Application by Trinity investors to stay liquidation proceedings

2014 case note – unsuccessful application by Trinity investors to stay liquidation proceedings brought by CIR.

Case
Commissioner of Inland Revenue v Accent Management Ltd; Commissioner of Inland Revenue v Lexington Resources Ltd
Legal terms
Trinity, liquidation, stay proceedings, creditor

Summary

The Court dismissed the defendant's application to stay liquidation proceedings brought by the Commissioner of Inland Revenue ("the Commissioner"), finding the Commissioner was a creditor for the purposes of recovering tax and appointing the liquidator did not perpetuate an unlawful order.

Impact of decision

This is a further judgment of Courtney J rejecting applications by Trinity investors to stay liquidation proceedings. As with previous judgments, it confirms the Commissioner's ability to take enforcement/recovery action.

Facts

Accent Management Ltd and Lexington Resources Ltd ("the defendants") were party to a forestry venture (known as the Trinity scheme) which was held to be a tax avoidance scheme by the High Court (Accent Management Ltd v Commissioner of Inland Revenue (2005) 22 NZTC 19,027 (HC)), Court of Appeal (Accent Management Ltd v Commissioner of Inland Revenue [2007] NZCA 230; (2007) 23 NZTC 21,323 (CA)) and Supreme Court (Ben Nevis Forestry Ventures Ltd v Commissioner of Inland Revenue [2008] NZSC 115; [2009] 2 NZLR 289). The Commissioner applied to appoint a liquidator in respect of unpaid tax assessments confirmed by the Supreme Court. This proceeding concerned an application by the defendants to stay those proceedings.

Decision

Would appointing liquidators perpetuate an unlawful or illegal order?

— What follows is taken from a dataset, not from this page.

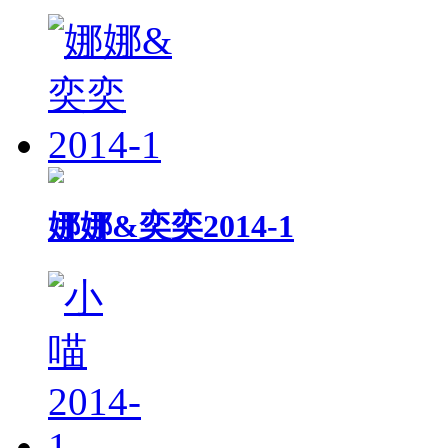
娜娜&奕奕2014-1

The defendants argue there was an unlawful/illegal imposition of tax by Venning J at first instance (Accent Management Ltd v Commissioner of Inland Revenue (2005) 22 NZTC 19,027 (HC)). Acting as a hearing authority under the Tax Administration Act 1994 ("TAA"), his Honour's failure to assess under subpart EH of the Income Tax Act 1994  meant his orders were either of no effect or exceeded the jurisdiction conferred by sections 138B and 138P of the TAA.

This argument was raised in the context of the defendants' further applications to set aside statutory demands issued by the Commissioner. Associate Judge Faire (as he was then) considered the argument had already been determined by an earlier decision of Priestley J (Accent Management Ltd v Attorney-General [2013] NZHC 1447, (2013) 26 NZTC 21,020). Associate Judge Faire dismissed those applications and required the defendants to pay the Commissioner the amount of tax being sought (Accent Management Limited v Commissioner of Inland Revenue [2013] NZHC 3197).

The defendants argued that Associate Judge Faire's order amounted to the unlawful and illegal imposition of tax and determination of the proceedings would perpetuate an unlawful and illegal order. Further, the Commissioner could not bring proceedings in reliance on that order.

Her Honour pointed out the fact that the subpart EH argument had already been raised by the defendants in the Priestley J proceedings. His Honour had dismissed the proceedings, finding that they were a collateral and impermissible attack on the judgments of the Supreme Court and Venning J.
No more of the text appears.